Mayer, vers le milieu du XVIIIe siècle, commença la publication d'une magnifique carte sélénographique, d'après les mesures lunaires rigoureusement vérifiées par lui ; mais sa mort, arrivée en 1762, l'empêcha de terminer ce beau travail. Viennent ensuite Schroeter, de Lilienthal, qui esquissa de nombreuses cartes de la Lune, puis un certain Lorhmann, de Dresde, auquel on doit une planche divisée en vingt-cinq sections, dont quatre ont été gravées. Ce fut en 1830 que MM. Beer et Moedler composèrent leur célèbre Mappa selenographica, suivant une projection orthographique. Cette carte reproduit exactement le disque lunaire, tel qu'il apparaît ; seulement les configurations de montagnes et de plaines ne sont justes que sur sa partie centrale ; partout ailleurs, dans les parties septentrionales ou méridionales, orientales ou occidentales, ces configurations, données en raccourci, ne peuvent se comparer à celles du centre. Cette carte topographique, haute de quatre-vingt-quinze centimètres et divisée en

quatre parties, est le chef-d'œuvre de la cartographie lunaire.
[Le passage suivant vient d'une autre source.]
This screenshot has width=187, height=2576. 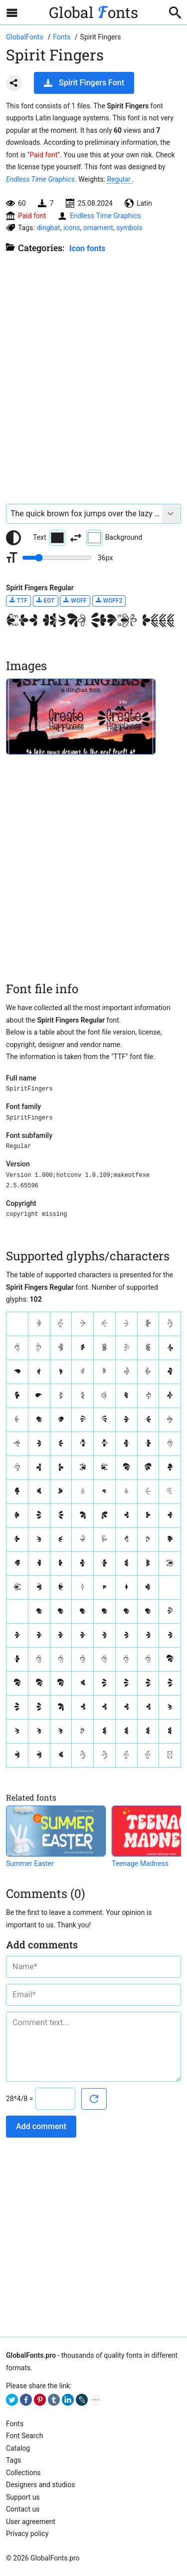 I want to click on Tags, so click(x=13, y=2460).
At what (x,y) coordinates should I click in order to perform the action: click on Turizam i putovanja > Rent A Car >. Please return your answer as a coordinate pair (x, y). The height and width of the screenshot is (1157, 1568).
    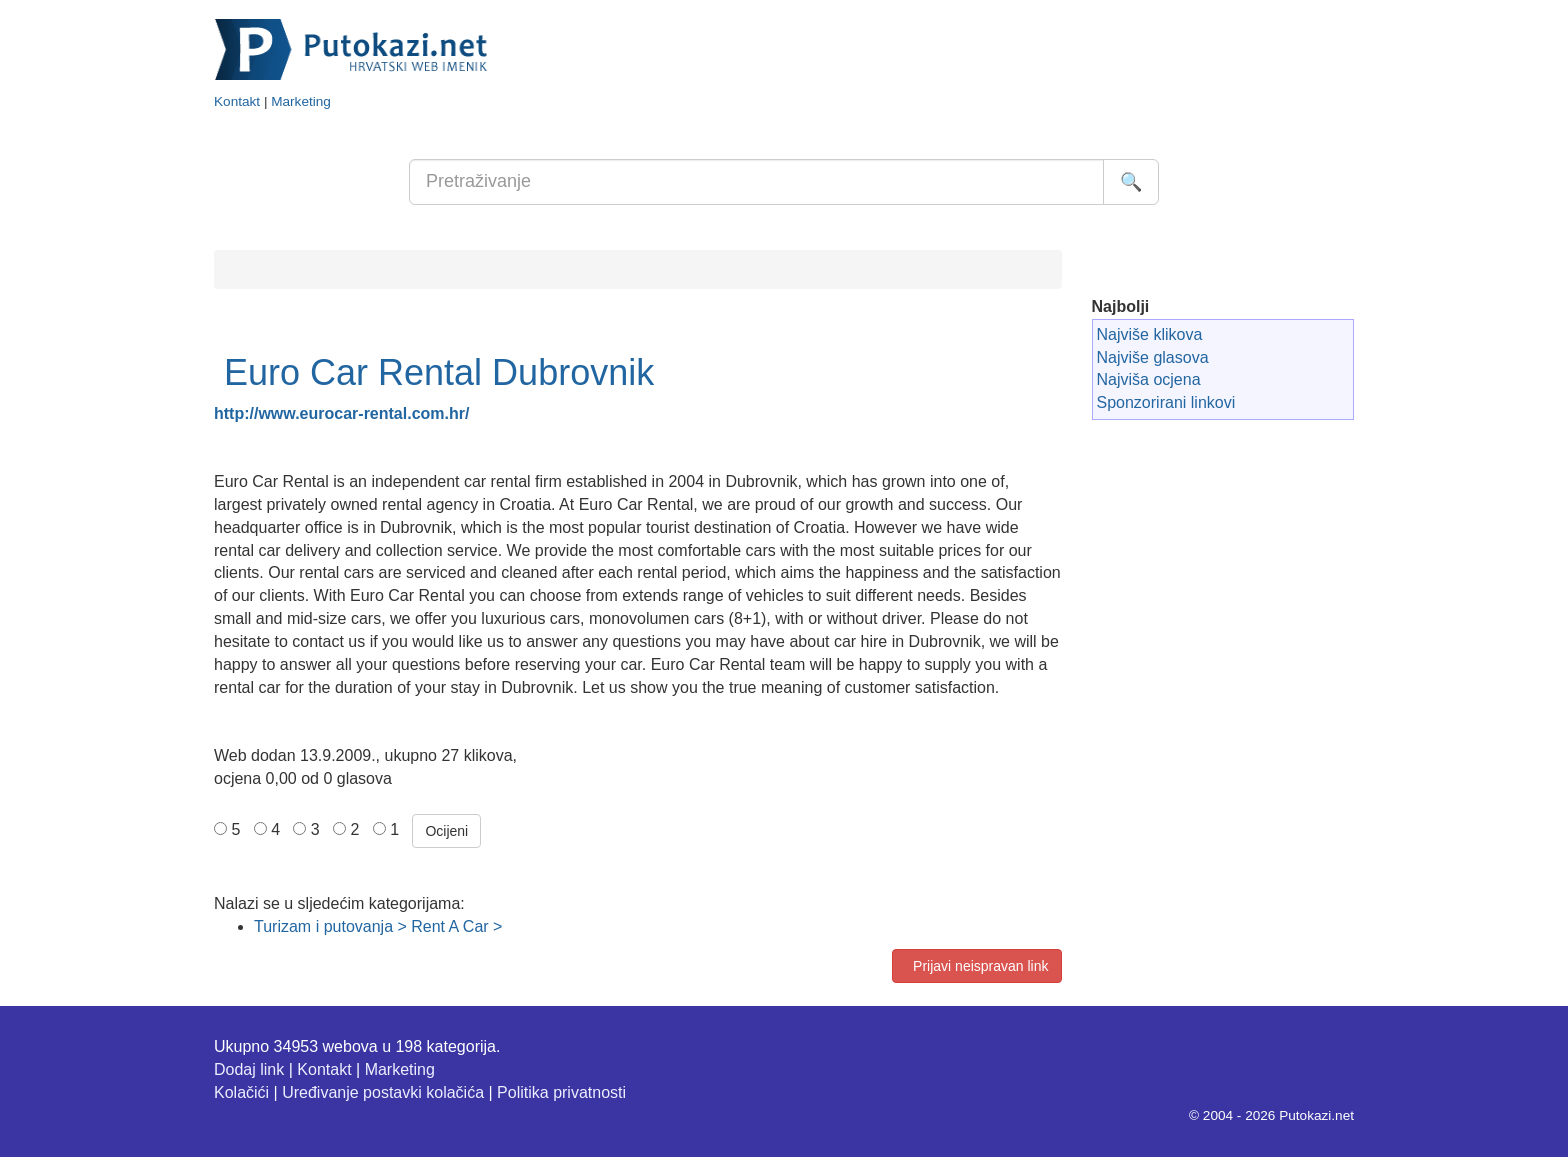     Looking at the image, I should click on (378, 926).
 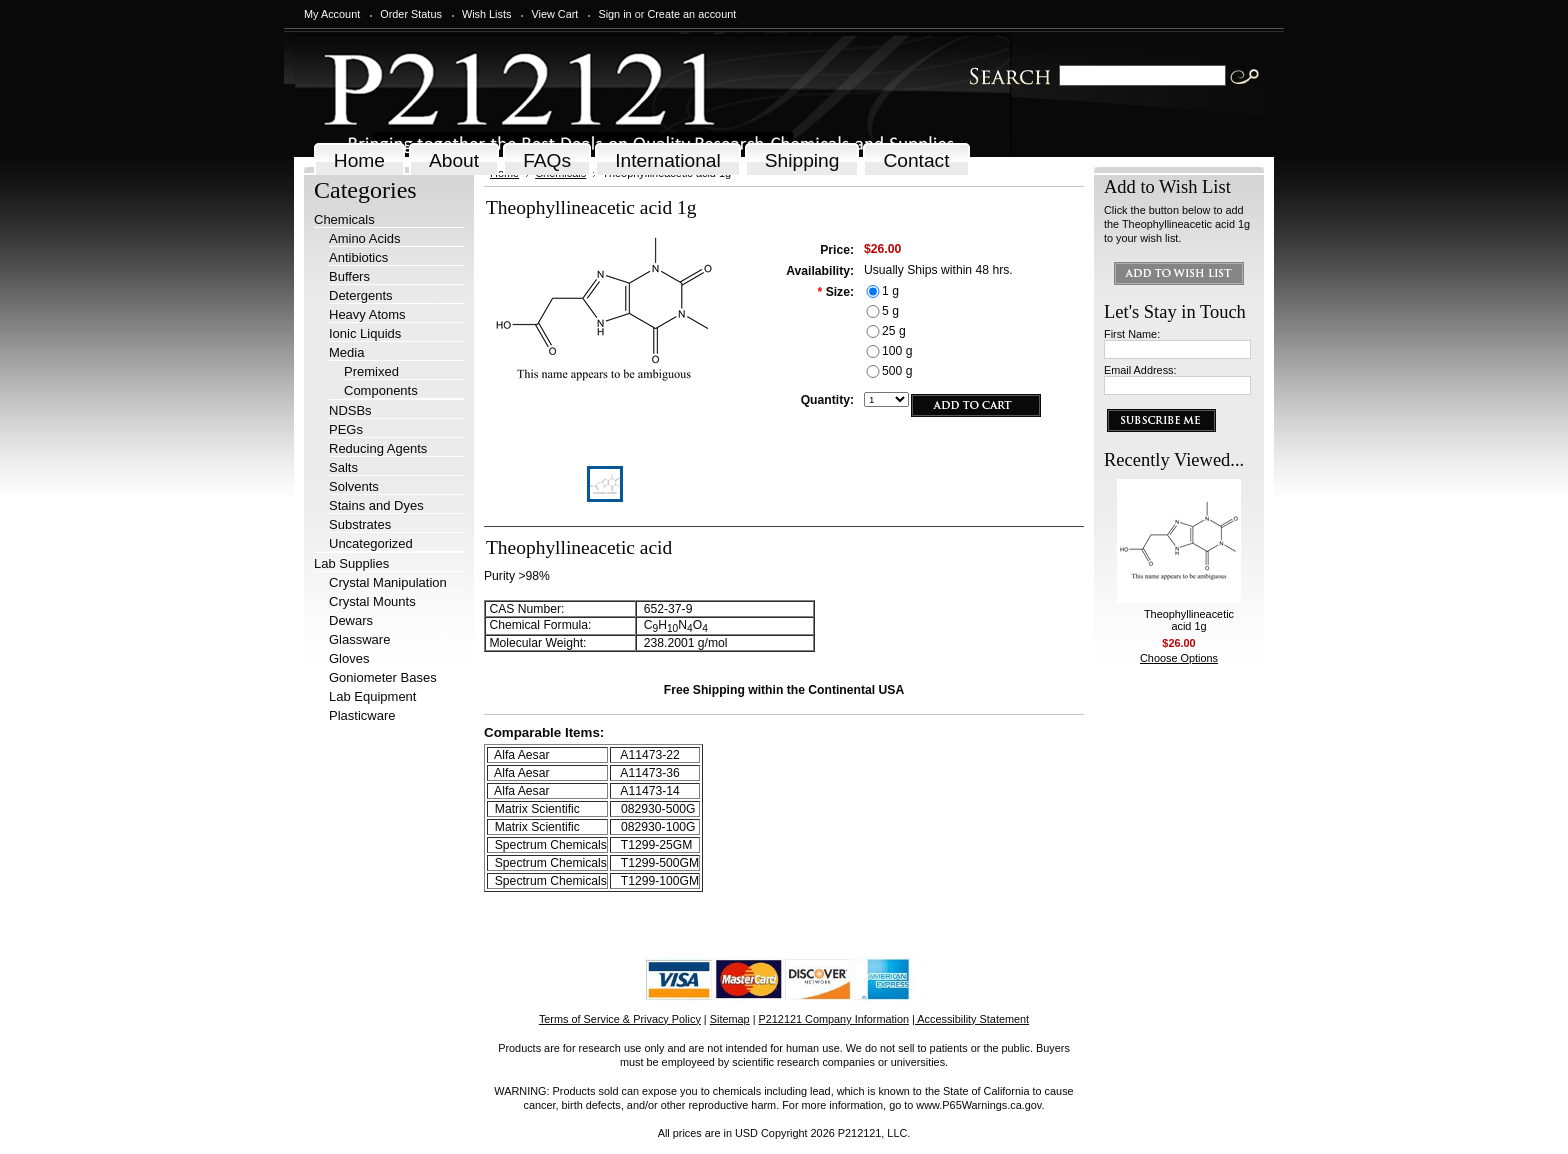 I want to click on Stains and Dyes, so click(x=376, y=505).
Après ces savants, on cite les reliefs sélénographiques de l'astronome allemand Julius Schmidt, les travaux topographiques du père Secchi, les magnifiques épreuves de l'amateur anglais Waren de la Rue, et enfin une carte sur projection orthographique de MM. Lecouturier et Chapuis, beau modèle dressé en 1860, d'un dessin très net et d'une très claire disposition. Telle est la nomenclature des diverses cartes relatives au monde lunaire. Barbicane en possédait deux, celle de MM. Beer et Moedler, et celle de MM. Chapuis et Lecouturier. Elles devaient lui rendre plus facile son travail d'observateur. Quant aux instruments d'optique mis à sa disposition, c'étaient d'excellentes lunettes marines, spécialement établies pour ce voyage. Elles grossissaient cent fois les objets. Elles auraient donc rapproché la Lune de la Terre à une distance inférieure à mille lieues. Mais alors, à une distance qui vers trois heures du matin ne

dépassait pas cent vingt kilomètres, et dans un milieu qu'aucune atmosphère ne troublait, ces instruments devaient ramener le niveau lunaire à moins de quinze cents mètres.